(Task instructions) Where a line in the entries below contains the word "separator", count it. Return the total alone.

(Page segmentation data)
# # #

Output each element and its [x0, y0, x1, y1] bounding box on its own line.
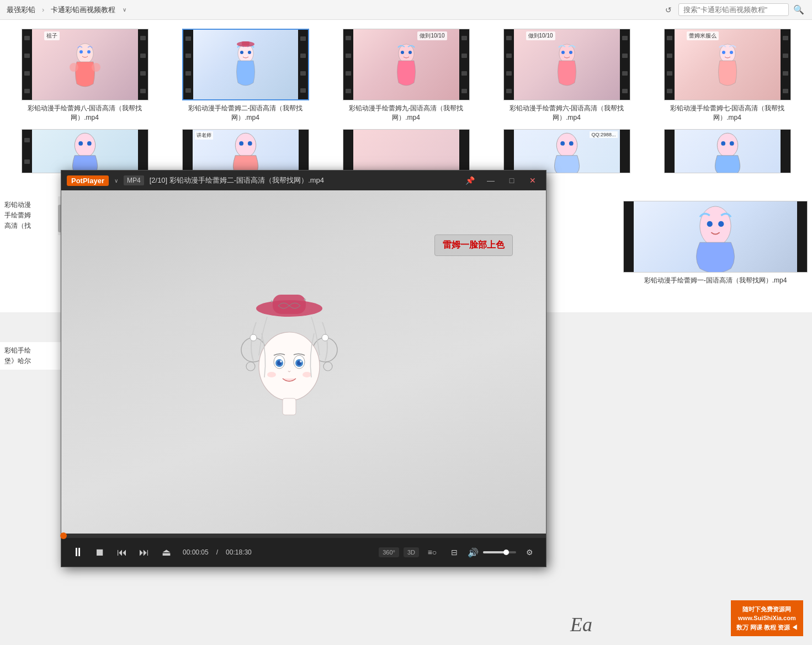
film-strip-right-2	[298, 30, 308, 99]
svg-text:✦: ✦	[270, 299, 274, 304]
search-icon[interactable]: 🔍	[792, 3, 805, 17]
svg-point-24	[247, 141, 252, 146]
svg-rect-35	[273, 295, 306, 314]
thumbnail-10	[664, 129, 791, 173]
thumb-label-1: 祖子	[44, 31, 60, 40]
progress-dot[interactable]	[60, 532, 67, 539]
potplayer-close-button[interactable]: ✕	[525, 173, 540, 188]
svg-point-21	[87, 141, 91, 146]
svg-point-10	[399, 44, 414, 63]
svg-point-32	[707, 221, 713, 227]
time-current: 00:00:05	[183, 548, 209, 556]
thumbnail-6	[22, 129, 148, 173]
svg-point-30	[729, 141, 734, 146]
thumbnail-4: 做到10/10	[503, 29, 630, 100]
svg-point-27	[569, 141, 573, 146]
svg-point-29	[721, 141, 725, 146]
prev-button[interactable]: ⏮	[113, 543, 131, 561]
potplayer-progressbar[interactable]	[61, 534, 546, 538]
right-side-panel: 彩铅动漫手绘蕾姆一-国语高清（我帮找网）.mp4	[619, 196, 812, 290]
badge-360[interactable]: 360°	[379, 547, 399, 557]
left-side-panel-2: 彩铅手绘 堡》哈尔	[0, 342, 63, 370]
refresh-button[interactable]: ↺	[662, 3, 675, 17]
file-item-1[interactable]: 祖子	[9, 29, 161, 122]
svg-point-20	[78, 141, 83, 146]
svg-point-33	[718, 221, 724, 227]
file-item-3[interactable]: 做到10/10	[330, 29, 482, 122]
potplayer-logo[interactable]: PotPlayer	[67, 175, 109, 186]
left-text-2: 彩铅手绘 堡》哈尔	[4, 345, 59, 366]
potplayer-maximize-button[interactable]: □	[504, 173, 519, 188]
svg-point-4	[92, 63, 100, 72]
thumbnail-2	[182, 29, 309, 100]
potplayer-window: PotPlayer ∨ MP4 [2/10] 彩铅动漫手绘蕾姆二-国语高清（我帮…	[61, 170, 546, 567]
potplayer-titlebar: PotPlayer ∨ MP4 [2/10] 彩铅动漫手绘蕾姆二-国语高清（我帮…	[61, 170, 546, 190]
volume-slider[interactable]	[483, 551, 516, 553]
svg-point-1	[79, 50, 83, 54]
svg-point-13	[559, 44, 575, 63]
stop-button[interactable]: ⏹	[91, 543, 109, 561]
eject-button[interactable]: ⏏	[157, 543, 175, 561]
next-button[interactable]: ⏭	[135, 543, 153, 561]
film-strip-left-2	[183, 30, 193, 99]
watermark-line3: 数万 网课 教程 资源 ◀	[736, 623, 798, 632]
svg-point-26	[560, 141, 565, 146]
badge-3d[interactable]: 3D	[404, 547, 419, 557]
right-thumb[interactable]	[623, 201, 808, 273]
right-panel-label: 彩铅动漫手绘蕾姆一-国语高清（我帮找网）.mp4	[623, 276, 808, 285]
file-item-10[interactable]	[651, 129, 803, 186]
svg-point-38	[246, 362, 255, 371]
dropdown-icon[interactable]: ∨	[120, 3, 129, 17]
file-label-1: 彩铅动漫手绘蕾姆八-国语高清（我帮找网）.mp4	[24, 104, 146, 122]
watermark-line2: www.SuiShiXia.com	[736, 614, 798, 623]
svg-point-31	[700, 206, 731, 246]
aspect-button[interactable]: ⊟	[445, 543, 463, 561]
potplayer-pin-button[interactable]: 📌	[462, 173, 477, 188]
svg-point-15	[569, 51, 572, 54]
file-label-4: 彩铅动漫手绘蕾姆六-国语高清（我帮找网）.mp4	[506, 104, 628, 122]
svg-point-52	[250, 334, 257, 341]
svg-point-6	[240, 51, 243, 54]
time-total: 00:18:30	[226, 548, 252, 556]
svg-point-14	[561, 51, 565, 54]
potplayer-minimize-button[interactable]: —	[483, 173, 498, 188]
potplayer-format: MP4	[124, 175, 144, 185]
potplayer-dropdown[interactable]: ∨	[114, 178, 118, 184]
film-strip-left-1	[22, 29, 32, 100]
file-item-4[interactable]: 做到10/10	[491, 29, 643, 122]
svg-point-7	[248, 51, 251, 54]
svg-rect-9	[242, 41, 250, 46]
file-item-5[interactable]: 蕾姆米服么	[651, 29, 803, 122]
svg-point-23	[239, 141, 243, 146]
file-item-2[interactable]: 彩铅动漫手绘蕾姆二-国语高清（我帮找网）.mp4	[169, 29, 321, 122]
left-side-panel: 彩铅动漫 手绘蕾姆 高清（找	[0, 196, 63, 235]
svg-point-22	[235, 133, 256, 157]
time-separator: /	[216, 548, 218, 556]
video-anime-drawing: ✦ ✦	[217, 278, 361, 446]
breadcrumb-separator: ›	[42, 6, 44, 14]
file-label-5: 彩铅动漫手绘蕾姆七-国语高清（我帮找网）.mp4	[667, 104, 788, 122]
svg-point-48	[300, 360, 302, 363]
svg-point-25	[556, 133, 577, 157]
svg-rect-51	[283, 398, 296, 415]
potplayer-video-area[interactable]: ✦ ✦ 雷姆一脸部上色	[61, 190, 546, 534]
ea-text: Ea	[570, 613, 592, 636]
svg-point-50	[302, 372, 311, 377]
thumbnail-9: QQ:2988...	[503, 129, 630, 173]
svg-point-2	[87, 50, 91, 54]
right-controls: 360° 3D ≡○ ⊟ 🔊 ⚙	[379, 543, 538, 561]
search-input[interactable]	[678, 3, 789, 16]
anime-figure-2	[226, 40, 265, 89]
volume-dot[interactable]	[503, 550, 509, 555]
thumbnail-5: 蕾姆米服么	[664, 29, 791, 100]
pause-button[interactable]: ⏸	[69, 543, 87, 561]
watermark-line1: 随时下免费资源网	[736, 605, 798, 614]
film-strip-right-1	[138, 29, 148, 100]
settings-button[interactable]: ⚙	[521, 543, 538, 561]
equalizer-button[interactable]: ≡○	[423, 543, 441, 561]
search-bar: ↺ 🔍	[662, 3, 805, 17]
file-label-3: 彩铅动漫手绘蕾姆九-国语高清（我帮找网）.mp4	[346, 104, 467, 122]
svg-point-18	[730, 51, 733, 54]
svg-text:✦: ✦	[303, 297, 307, 302]
breadcrumb-root[interactable]: 最强彩铅	[7, 5, 35, 15]
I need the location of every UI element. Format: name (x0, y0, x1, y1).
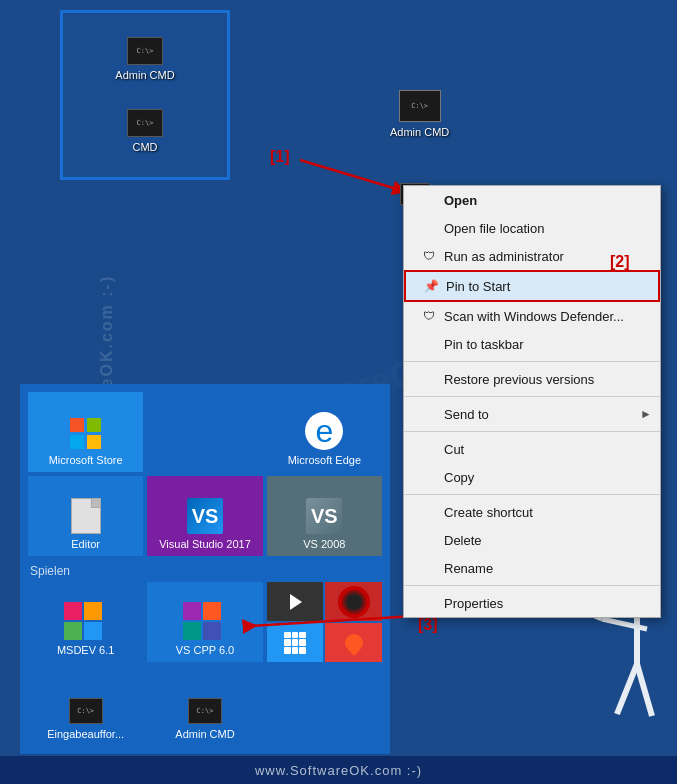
send-to-icon (420, 405, 438, 423)
tile-empty (147, 392, 262, 472)
eingabe-icon (69, 698, 103, 724)
tile-eingabe[interactable]: Eingabeauffor... (28, 666, 143, 746)
tile-edge-label: Microsoft Edge (288, 454, 361, 466)
cut-label: Cut (444, 442, 464, 457)
admin-cmd-icon-box (127, 37, 163, 65)
pin-icon: 📌 (422, 277, 440, 295)
svg-line-7 (617, 664, 637, 714)
tile-microsoft-edge[interactable]: e Microsoft Edge (267, 392, 382, 472)
context-menu-item-properties[interactable]: Properties (404, 589, 660, 617)
tile-vscpp-label: VS CPP 6.0 (176, 644, 235, 656)
context-menu-item-restore[interactable]: Restore previous versions (404, 365, 660, 393)
scan-defender-label: Scan with Windows Defender... (444, 309, 624, 324)
delete-icon (420, 531, 438, 549)
admin-cmd-desktop-label: Admin CMD (390, 126, 449, 138)
rename-icon (420, 559, 438, 577)
shortcut-admin-cmd-box[interactable]: Admin CMD (115, 37, 174, 81)
tile-microsoft-store-label: Microsoft Store (49, 454, 123, 466)
tile-eingabe-label: Eingabeauffor... (47, 728, 124, 740)
msdev-icon (64, 602, 108, 640)
ms-store-icon (70, 418, 102, 450)
run-as-admin-icon: 🛡 (420, 247, 438, 265)
annotation-label-2: [2] (610, 253, 630, 271)
context-menu-item-delete[interactable]: Delete (404, 526, 660, 554)
vs2008-icon: VS (306, 498, 342, 534)
desktop-shortcuts-box: Admin CMD CMD (60, 10, 230, 180)
pin-to-start-label: Pin to Start (446, 279, 510, 294)
divider-3 (404, 431, 660, 432)
tile-msdev-label: MSDEV 6.1 (57, 644, 114, 656)
tile-msdev[interactable]: MSDEV 6.1 (28, 582, 143, 662)
admin-cmd-desktop-icon-img (399, 90, 441, 122)
context-menu-item-open[interactable]: Open (404, 186, 660, 214)
context-menu-item-open-file-location[interactable]: Open file location (404, 214, 660, 242)
open-icon (420, 191, 438, 209)
edge-icon: e (305, 412, 343, 450)
vs-icon: VS (187, 498, 223, 534)
open-file-label: Open file location (444, 221, 544, 236)
arrow-3 (240, 596, 420, 636)
svg-line-3 (250, 616, 415, 626)
copy-icon (420, 468, 438, 486)
divider-2 (404, 396, 660, 397)
tile-microsoft-store[interactable]: Microsoft Store (28, 392, 143, 472)
context-menu: Open Open file location 🛡 Run as adminis… (403, 185, 661, 618)
send-to-label: Send to (444, 407, 489, 422)
tile-empty-2 (267, 666, 382, 746)
create-shortcut-icon (420, 503, 438, 521)
delete-label: Delete (444, 533, 482, 548)
restore-label: Restore previous versions (444, 372, 594, 387)
create-shortcut-label: Create shortcut (444, 505, 533, 520)
admin-cmd-label-box: Admin CMD (115, 69, 174, 81)
annotation-label-1: [1] (270, 148, 290, 166)
tile-vs2008-label: VS 2008 (303, 538, 345, 550)
cmd-label-box: CMD (132, 141, 157, 153)
shortcut-cmd-box[interactable]: CMD (127, 109, 163, 153)
properties-label: Properties (444, 596, 503, 611)
context-menu-item-cut[interactable]: Cut (404, 435, 660, 463)
admin-cmd-tile-icon (188, 698, 222, 724)
vscpp-icon (183, 602, 227, 640)
tile-admin-cmd-label: Admin CMD (175, 728, 234, 740)
divider-5 (404, 585, 660, 586)
context-menu-item-pin-to-start[interactable]: 📌 Pin to Start (404, 270, 660, 302)
context-menu-item-pin-taskbar[interactable]: Pin to taskbar (404, 330, 660, 358)
context-menu-item-scan-defender[interactable]: 🛡 Scan with Windows Defender... (404, 302, 660, 330)
tile-editor-label: Editor (71, 538, 100, 550)
context-menu-item-rename[interactable]: Rename (404, 554, 660, 582)
start-menu: Microsoft Store e Microsoft Edge Editor … (20, 384, 390, 754)
tile-visual-studio[interactable]: VS Visual Studio 2017 (147, 476, 262, 556)
tile-admin-cmd[interactable]: Admin CMD (147, 666, 262, 746)
run-as-admin-label: Run as administrator (444, 249, 564, 264)
send-to-arrow: ► (640, 407, 652, 421)
bottom-bar-text: www.SoftwareOK.com :-) (255, 763, 422, 778)
annotation-label-3: [3] (418, 616, 438, 634)
tile-vs-label: Visual Studio 2017 (159, 538, 251, 550)
svg-line-1 (300, 160, 400, 190)
tile-editor[interactable]: Editor (28, 476, 143, 556)
restore-icon (420, 370, 438, 388)
divider-1 (404, 361, 660, 362)
tile-vs2008[interactable]: VS VS 2008 (267, 476, 382, 556)
cmd-icon-box (127, 109, 163, 137)
admin-cmd-desktop-icon[interactable]: Admin CMD (390, 90, 449, 138)
divider-4 (404, 494, 660, 495)
editor-icon (71, 498, 101, 534)
bottom-bar: www.SoftwareOK.com :-) (0, 756, 677, 784)
svg-line-6 (602, 619, 647, 629)
properties-icon (420, 594, 438, 612)
rename-label: Rename (444, 561, 493, 576)
arrow-1 (295, 155, 405, 195)
context-menu-item-copy[interactable]: Copy (404, 463, 660, 491)
svg-line-8 (637, 664, 652, 716)
open-label: Open (444, 193, 477, 208)
pin-taskbar-label: Pin to taskbar (444, 337, 524, 352)
context-menu-item-create-shortcut[interactable]: Create shortcut (404, 498, 660, 526)
copy-label: Copy (444, 470, 474, 485)
open-file-icon (420, 219, 438, 237)
pin-taskbar-icon (420, 335, 438, 353)
section-spielen-label: Spielen (28, 560, 382, 582)
defender-icon: 🛡 (420, 307, 438, 325)
cut-icon (420, 440, 438, 458)
context-menu-item-send-to[interactable]: Send to ► (404, 400, 660, 428)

# # #

(Answer for this exercise) 2